The UK's Commitment to Net Zero

Professor Julia King (Baroness Brown of Cambridge) visited Australia in October as our 2019 Distinguished Lecturer, sponsored by the University of Melbourne, Peter Cook Centre for CCS Research and the Minerals Council of Australia.

She presented two lectures in Melbourne on the UK's commitment, through the Climate Change Act, to achieving net zero emissions by 2050. The challenges to achieving net zero emissions include: replacing gas heating; doubling the size of the electricity system; building a hydrogen energy system the size of the current electricity generating system from a zero base; and transforming transport and farming.
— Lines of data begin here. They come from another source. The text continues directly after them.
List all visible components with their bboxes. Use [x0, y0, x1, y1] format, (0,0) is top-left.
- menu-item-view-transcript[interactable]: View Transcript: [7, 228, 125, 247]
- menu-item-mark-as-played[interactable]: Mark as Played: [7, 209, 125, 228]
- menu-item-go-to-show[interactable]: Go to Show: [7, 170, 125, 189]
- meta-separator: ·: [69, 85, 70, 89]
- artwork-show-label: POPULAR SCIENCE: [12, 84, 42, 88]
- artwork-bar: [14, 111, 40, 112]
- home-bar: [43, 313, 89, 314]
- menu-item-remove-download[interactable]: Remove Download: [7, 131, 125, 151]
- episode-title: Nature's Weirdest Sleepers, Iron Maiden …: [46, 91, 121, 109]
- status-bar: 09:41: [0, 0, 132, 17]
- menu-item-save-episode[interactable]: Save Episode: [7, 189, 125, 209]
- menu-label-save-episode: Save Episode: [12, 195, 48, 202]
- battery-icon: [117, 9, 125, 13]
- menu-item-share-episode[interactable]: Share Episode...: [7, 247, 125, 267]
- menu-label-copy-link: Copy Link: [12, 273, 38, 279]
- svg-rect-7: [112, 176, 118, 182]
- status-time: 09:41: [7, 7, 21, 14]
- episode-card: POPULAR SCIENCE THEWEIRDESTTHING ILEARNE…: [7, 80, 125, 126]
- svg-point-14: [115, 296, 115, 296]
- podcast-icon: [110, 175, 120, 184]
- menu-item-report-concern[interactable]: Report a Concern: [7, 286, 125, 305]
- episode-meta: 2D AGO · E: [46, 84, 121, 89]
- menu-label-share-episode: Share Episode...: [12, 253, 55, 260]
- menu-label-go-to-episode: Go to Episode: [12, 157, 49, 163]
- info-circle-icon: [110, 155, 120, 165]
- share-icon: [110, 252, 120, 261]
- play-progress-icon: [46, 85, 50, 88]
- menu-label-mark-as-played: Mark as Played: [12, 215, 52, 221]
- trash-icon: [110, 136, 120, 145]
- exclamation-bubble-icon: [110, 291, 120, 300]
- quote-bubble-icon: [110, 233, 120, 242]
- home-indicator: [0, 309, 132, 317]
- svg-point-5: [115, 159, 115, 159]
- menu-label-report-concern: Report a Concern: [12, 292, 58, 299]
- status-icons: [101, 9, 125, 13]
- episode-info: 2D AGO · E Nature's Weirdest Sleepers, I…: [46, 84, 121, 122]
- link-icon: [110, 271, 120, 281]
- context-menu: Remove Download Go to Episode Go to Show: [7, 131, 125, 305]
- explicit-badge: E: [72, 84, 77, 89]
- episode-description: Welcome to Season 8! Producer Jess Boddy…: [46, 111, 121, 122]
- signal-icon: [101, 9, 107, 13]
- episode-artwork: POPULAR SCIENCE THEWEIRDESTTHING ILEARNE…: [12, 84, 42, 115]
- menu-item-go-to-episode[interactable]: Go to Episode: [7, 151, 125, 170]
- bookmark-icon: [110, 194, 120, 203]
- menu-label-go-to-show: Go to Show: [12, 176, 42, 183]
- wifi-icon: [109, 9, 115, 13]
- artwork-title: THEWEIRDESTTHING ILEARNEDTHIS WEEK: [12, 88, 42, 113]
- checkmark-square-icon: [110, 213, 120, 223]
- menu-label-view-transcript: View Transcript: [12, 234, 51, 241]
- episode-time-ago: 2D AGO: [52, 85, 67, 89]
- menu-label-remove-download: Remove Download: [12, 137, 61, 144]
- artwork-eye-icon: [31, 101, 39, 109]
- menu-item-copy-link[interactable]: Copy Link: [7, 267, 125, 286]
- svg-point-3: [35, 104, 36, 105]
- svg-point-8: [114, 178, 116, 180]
Professor King is an engineer, with an outstanding career in academia (Cambridge University, Imperial College, Ashton University) and in business and engineering at Rolls-Royce plc. Her current interests include climate change adaptation and mitigation and the low carbon economy. She serves as: Vice Chair of the UK Committee on Climate Change (CCC), Chair of the Carbon Trust; non-executive director of the Offshore Renewable Energy Catapult; Council member of Innovate UK. She led the King Review for the Treasury on decarbonising transport, was the Prime Minister’s Business Ambassador for Energy for ten years and served as a non-executive director of the Green Investment Bank. She is passionate about education and engineering. Professor King is a Fellow of the Royal Academy of Engineering and of the Royal Society and was awarded DBE for services to higher education and technology. In 2015 she was elevated to the Peerage as The Baroness Brown of Cambridge. She sits as a crossbench Peer and is a member of the House of Lords European Union Select Committee.

10/10/2019 – Net Zero Emissions by 2050 and the Role of Hydrogen

This lecture explains the approach taken in assessing the need for hydrogen, looks at the implications, such as the need to develop carbon capture and storage at scale, and the opportunities, including the combination of wind and hydrogen as a grid balancing mechanism.

Watch the lecture below:

08/10/2019 – Net zero: the UK’s contribution to halting global warming

This lecture covers the rationale for both the level of, and the timescale for the net zero target, the estimation of costs and the challenges to delivery, including: replacing gas heating in most of the UK’s 29 million existing homes; doubling the size of the electricity system; building a hydrogen energy system the size of the current electricity generating system from a zero base; stopping the sale of fossil fuel powered light duty vehicles by 2030; transforming farming; and delivering the required pace of change.